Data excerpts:
=-=-=
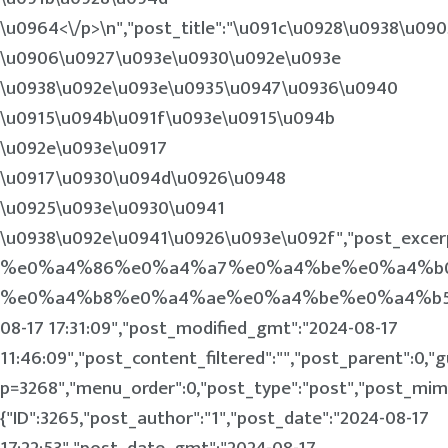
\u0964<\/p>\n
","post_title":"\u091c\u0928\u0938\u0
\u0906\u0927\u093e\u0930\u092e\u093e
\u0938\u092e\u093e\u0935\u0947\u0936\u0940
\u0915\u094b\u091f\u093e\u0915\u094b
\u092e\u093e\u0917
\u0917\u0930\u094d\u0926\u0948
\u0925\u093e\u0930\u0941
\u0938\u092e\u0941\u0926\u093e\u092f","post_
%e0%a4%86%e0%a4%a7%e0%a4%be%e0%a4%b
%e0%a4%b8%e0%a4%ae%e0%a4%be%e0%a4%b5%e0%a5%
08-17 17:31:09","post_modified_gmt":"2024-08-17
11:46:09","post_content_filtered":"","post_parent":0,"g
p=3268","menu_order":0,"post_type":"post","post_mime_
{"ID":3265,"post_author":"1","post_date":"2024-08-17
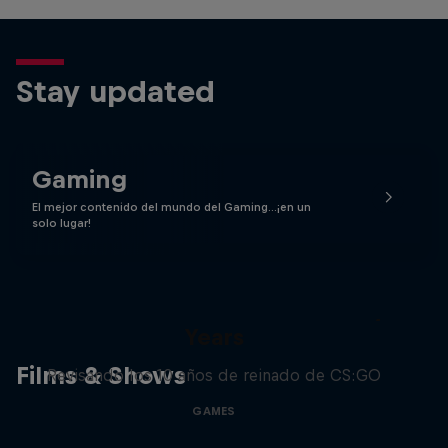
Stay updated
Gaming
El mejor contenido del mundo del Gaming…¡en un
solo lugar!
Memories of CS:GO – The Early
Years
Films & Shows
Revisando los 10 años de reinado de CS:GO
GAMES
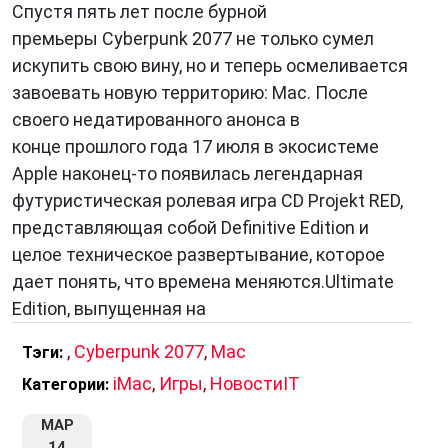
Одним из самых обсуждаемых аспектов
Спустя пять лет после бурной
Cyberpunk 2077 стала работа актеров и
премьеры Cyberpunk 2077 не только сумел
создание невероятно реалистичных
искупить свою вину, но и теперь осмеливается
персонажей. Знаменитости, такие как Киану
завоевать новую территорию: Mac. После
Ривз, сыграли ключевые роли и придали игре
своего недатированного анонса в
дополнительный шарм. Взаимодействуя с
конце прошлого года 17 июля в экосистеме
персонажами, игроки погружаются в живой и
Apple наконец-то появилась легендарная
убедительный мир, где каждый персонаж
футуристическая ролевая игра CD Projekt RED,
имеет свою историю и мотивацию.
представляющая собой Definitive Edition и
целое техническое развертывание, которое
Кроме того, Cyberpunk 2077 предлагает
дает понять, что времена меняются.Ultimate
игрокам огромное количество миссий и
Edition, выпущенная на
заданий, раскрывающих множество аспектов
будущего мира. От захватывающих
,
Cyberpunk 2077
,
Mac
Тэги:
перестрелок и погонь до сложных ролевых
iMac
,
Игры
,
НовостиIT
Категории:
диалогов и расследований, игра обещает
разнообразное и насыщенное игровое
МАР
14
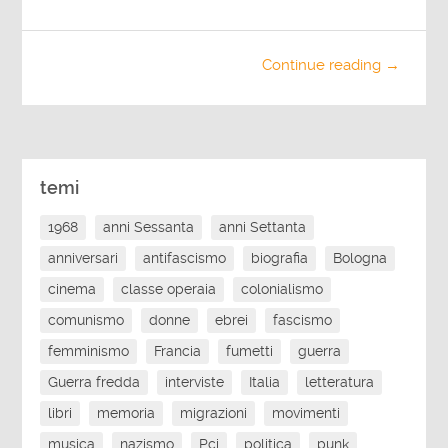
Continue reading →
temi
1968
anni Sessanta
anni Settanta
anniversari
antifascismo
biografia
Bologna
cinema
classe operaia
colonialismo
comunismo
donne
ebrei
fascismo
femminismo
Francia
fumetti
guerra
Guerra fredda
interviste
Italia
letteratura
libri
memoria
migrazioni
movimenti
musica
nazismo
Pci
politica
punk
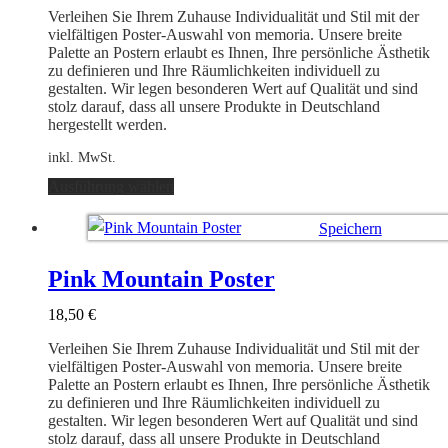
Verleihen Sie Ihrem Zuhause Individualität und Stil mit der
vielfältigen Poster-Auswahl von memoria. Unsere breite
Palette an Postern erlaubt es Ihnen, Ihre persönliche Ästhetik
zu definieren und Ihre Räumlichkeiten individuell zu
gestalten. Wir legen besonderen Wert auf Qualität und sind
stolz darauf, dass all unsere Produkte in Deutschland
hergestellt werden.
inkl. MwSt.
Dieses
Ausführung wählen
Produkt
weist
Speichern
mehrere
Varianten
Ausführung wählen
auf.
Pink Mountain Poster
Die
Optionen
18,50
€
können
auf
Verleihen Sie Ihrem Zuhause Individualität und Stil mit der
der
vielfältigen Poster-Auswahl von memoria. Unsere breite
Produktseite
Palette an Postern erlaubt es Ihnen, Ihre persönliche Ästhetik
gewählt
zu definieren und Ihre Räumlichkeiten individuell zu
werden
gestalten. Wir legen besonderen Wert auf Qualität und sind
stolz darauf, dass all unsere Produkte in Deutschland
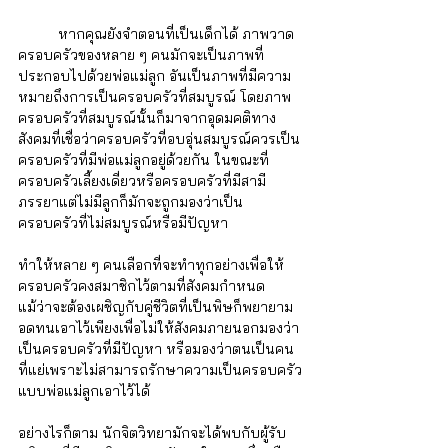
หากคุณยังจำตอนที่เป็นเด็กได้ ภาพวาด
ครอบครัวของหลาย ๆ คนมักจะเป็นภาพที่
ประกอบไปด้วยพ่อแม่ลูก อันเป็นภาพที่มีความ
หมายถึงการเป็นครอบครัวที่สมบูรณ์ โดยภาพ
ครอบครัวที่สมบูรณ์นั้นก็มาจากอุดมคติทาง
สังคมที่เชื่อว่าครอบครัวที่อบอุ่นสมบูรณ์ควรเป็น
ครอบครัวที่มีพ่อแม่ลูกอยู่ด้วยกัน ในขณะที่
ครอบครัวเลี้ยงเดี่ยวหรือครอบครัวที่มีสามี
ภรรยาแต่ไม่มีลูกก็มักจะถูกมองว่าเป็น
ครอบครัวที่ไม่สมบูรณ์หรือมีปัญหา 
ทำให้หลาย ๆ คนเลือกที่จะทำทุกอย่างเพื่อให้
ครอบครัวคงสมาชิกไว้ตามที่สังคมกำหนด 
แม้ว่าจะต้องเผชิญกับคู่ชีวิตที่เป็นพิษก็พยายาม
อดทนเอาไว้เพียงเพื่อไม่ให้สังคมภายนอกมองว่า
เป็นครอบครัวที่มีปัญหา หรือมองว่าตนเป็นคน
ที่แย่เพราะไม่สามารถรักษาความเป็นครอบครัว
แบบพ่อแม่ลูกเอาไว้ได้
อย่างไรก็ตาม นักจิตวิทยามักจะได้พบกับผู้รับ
=-=-=
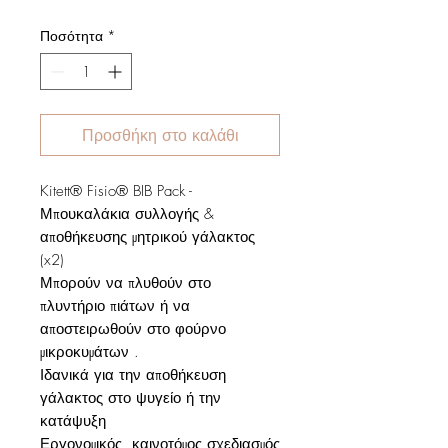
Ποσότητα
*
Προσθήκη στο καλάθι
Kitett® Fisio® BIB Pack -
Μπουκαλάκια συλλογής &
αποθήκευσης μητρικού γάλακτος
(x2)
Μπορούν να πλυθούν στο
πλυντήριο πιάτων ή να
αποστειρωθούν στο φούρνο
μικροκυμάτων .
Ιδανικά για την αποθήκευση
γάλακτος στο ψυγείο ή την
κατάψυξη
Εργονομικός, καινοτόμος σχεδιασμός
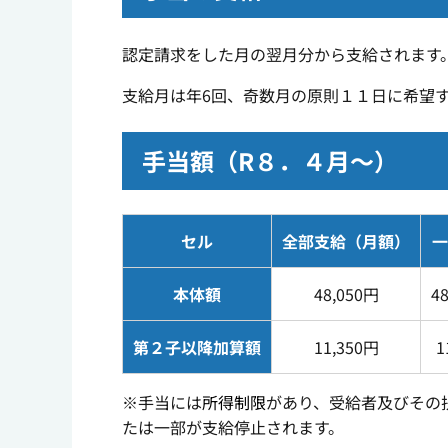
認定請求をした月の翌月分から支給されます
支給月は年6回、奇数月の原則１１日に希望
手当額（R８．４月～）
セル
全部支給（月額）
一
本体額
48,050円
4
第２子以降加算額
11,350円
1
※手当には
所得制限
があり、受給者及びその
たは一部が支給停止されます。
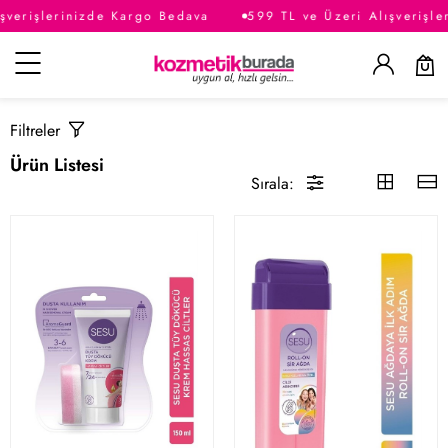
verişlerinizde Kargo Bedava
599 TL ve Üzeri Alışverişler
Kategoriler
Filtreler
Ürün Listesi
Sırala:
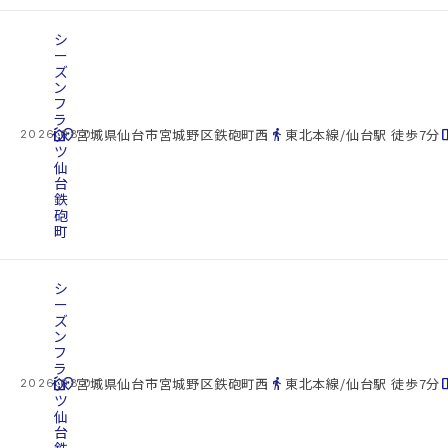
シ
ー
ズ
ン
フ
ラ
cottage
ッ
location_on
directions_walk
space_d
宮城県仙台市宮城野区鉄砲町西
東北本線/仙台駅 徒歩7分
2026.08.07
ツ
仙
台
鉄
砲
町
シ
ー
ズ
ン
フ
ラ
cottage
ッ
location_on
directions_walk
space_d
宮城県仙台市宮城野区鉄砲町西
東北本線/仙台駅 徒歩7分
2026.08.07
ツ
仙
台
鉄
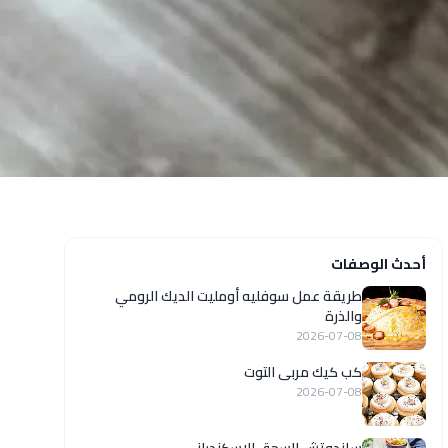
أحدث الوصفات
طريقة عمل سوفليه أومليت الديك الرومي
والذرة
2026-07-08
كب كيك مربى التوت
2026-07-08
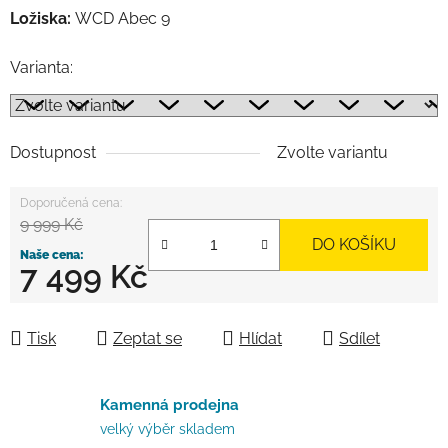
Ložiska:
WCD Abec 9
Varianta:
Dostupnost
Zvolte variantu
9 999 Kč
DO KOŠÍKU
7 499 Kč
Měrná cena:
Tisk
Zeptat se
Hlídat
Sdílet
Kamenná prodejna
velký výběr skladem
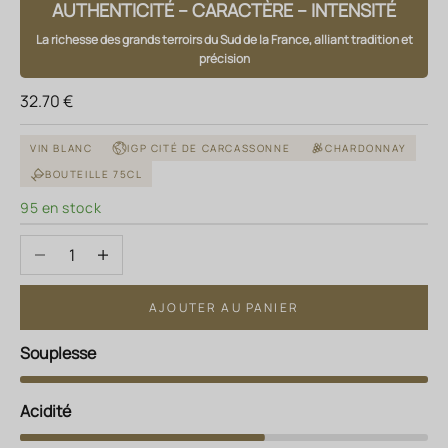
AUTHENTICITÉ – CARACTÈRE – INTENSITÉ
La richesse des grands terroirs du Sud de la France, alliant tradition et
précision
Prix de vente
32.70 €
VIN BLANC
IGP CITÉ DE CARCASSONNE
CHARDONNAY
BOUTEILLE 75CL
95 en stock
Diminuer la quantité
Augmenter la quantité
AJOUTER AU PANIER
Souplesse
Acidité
=-=-=
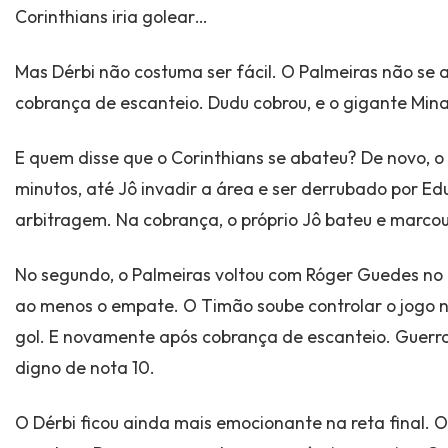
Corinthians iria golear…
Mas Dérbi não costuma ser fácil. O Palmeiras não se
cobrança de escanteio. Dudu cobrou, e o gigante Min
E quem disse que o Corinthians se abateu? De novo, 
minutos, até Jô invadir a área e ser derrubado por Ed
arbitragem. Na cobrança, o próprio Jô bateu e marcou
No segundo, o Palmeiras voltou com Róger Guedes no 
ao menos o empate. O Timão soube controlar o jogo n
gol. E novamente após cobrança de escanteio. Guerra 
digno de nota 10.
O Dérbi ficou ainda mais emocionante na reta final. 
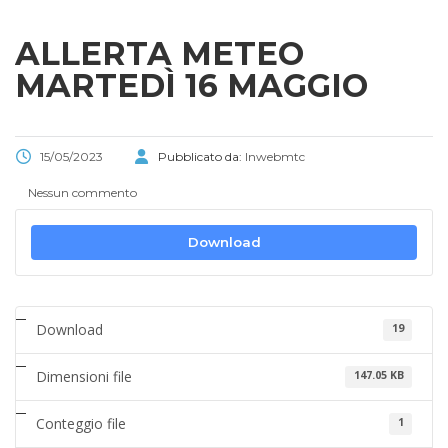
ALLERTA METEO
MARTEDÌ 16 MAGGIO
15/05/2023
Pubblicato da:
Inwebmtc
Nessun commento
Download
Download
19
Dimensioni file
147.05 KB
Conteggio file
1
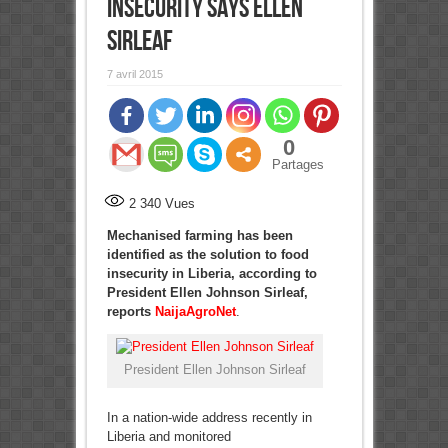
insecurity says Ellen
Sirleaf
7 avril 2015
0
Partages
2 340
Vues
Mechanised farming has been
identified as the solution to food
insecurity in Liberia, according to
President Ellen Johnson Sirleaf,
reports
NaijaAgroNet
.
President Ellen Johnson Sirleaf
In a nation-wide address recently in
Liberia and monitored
=-=-=
WHAT IS REQUIRED |
Wherever the string "свою" appears in the entries above, list that line.

TASK RESULT |
искупить свою вину, но и теперь осмеливается
имеет свою историю и мотивацию.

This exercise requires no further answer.